PROVIDED DATA section start

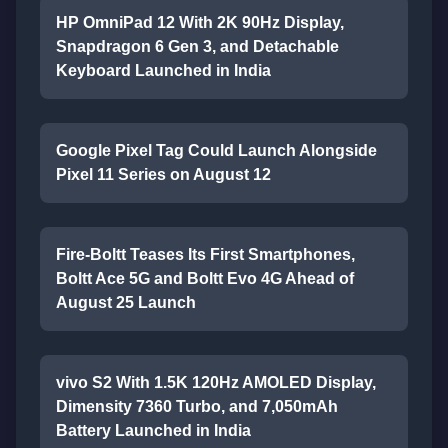
HP OmniPad 12 With 2K 90Hz Display,
Snapdragon 6 Gen 3, and Detachable
Keyboard Launched in India
Google Pixel Tag Could Launch Alongside
Pixel 11 Series on August 12
Fire-Boltt Teases Its First Smartphones,
Boltt Ace 5G and Boltt Evo 4G Ahead of
August 25 Launch
vivo S2 With 1.5K 120Hz AMOLED Display,
Dimensity 7360 Turbo, and 7,050mAh
Battery Launched in India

PROVIDED DATA section end

**INSTRUCTIONS FOR THE TASK**. Leave the pictures behind and repeat each entry exactly.

**RESPONSE BELOW**.
HP OmniPad 12 With 2K 90Hz Display,
Snapdragon 6 Gen 3, and Detachable
Keyboard Launched in India
Google Pixel Tag Could Launch Alongside
Pixel 11 Series on August 12
Fire-Boltt Teases Its First Smartphones,
Boltt Ace 5G and Boltt Evo 4G Ahead of
August 25 Launch
vivo S2 With 1.5K 120Hz AMOLED Display,
Dimensity 7360 Turbo, and 7,050mAh
Battery Launched in India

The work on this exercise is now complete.